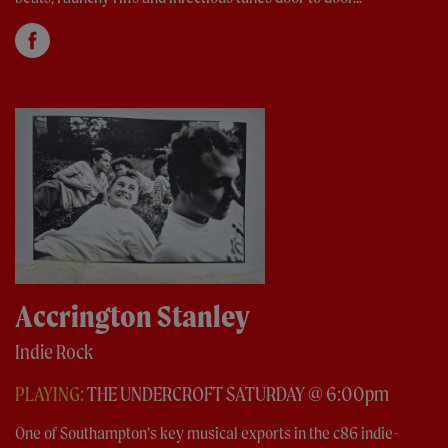
Accrington Stanley
Indie Rock
PLAYING:
THE UNDERCROFT SATURDAY @ 6:00pm
One of Southampton’s key musical exports in the c86 indie-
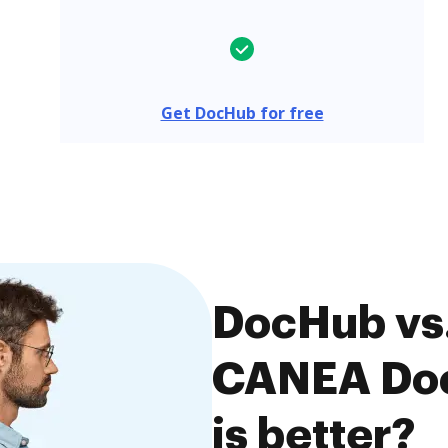
Get DocHub for free
DocHub vs
CANEA Doc
is better?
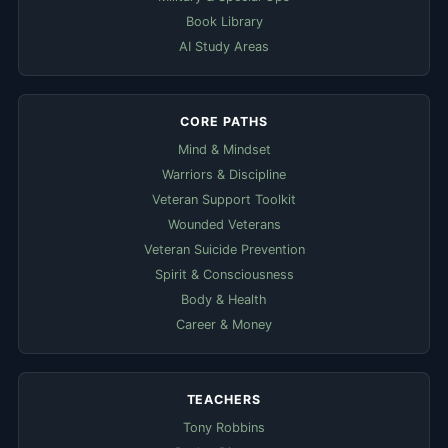
Book Library
AI Study Areas
CORE PATHS
Mind & Mindset
Warriors & Discipline
Veteran Support Toolkit
Wounded Veterans
Veteran Suicide Prevention
Spirit & Consciousness
Body & Health
Career & Money
TEACHERS
Tony Robbins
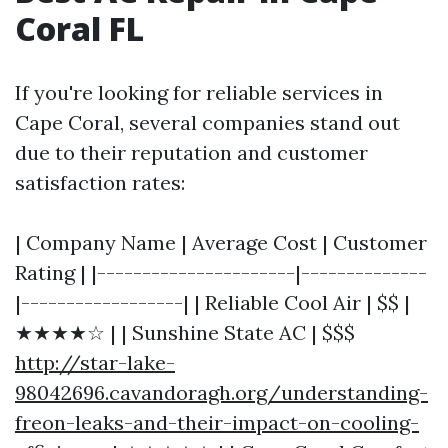
Coral FL
If you're looking for reliable services in
Cape Coral, several companies stand out
due to their reputation and customer
satisfaction rates:
| Company Name | Average Cost | Customer
Rating | |----------------------|--------------
|------------------| | Reliable Cool Air | $$ |
★★★★☆ | | Sunshine State AC | $$$
http://star-lake-
98042696.cavandoragh.org/understanding-
freon-leaks-and-their-impact-on-cooling-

****************************************

The records above must be returned exactly, with each picture omitted.

**TASK OUTPUT**
Accrington Stanley
Indie Rock
PLAYING:
THE UNDERCROFT SATURDAY @ 6:00pm
One of Southampton’s key musical exports in the c86 indie-
Get DocHub for free
DocHub vs
CANEA Doc
is better?
Book Library
AI Study Areas
CORE PATHS
Mind & Mindset
Warriors & Discipline
Veteran Support Toolkit
Wounded Veterans
Veteran Suicide Prevention
Spirit & Consciousness
Body & Health
Career & Money
TEACHERS
Tony Robbins
Coral FL
If you're looking for reliable services in
Cape Coral, several companies stand out
due to their reputation and customer
satisfaction rates:
| Company Name | Average Cost | Customer
Rating | |----------------------|--------------
|------------------| | Reliable Cool Air | $$ |
★★★★☆ | | Sunshine State AC | $$$
http://star-lake-
98042696.cavandoragh.org/understanding-
freon-leaks-and-their-impact-on-cooling-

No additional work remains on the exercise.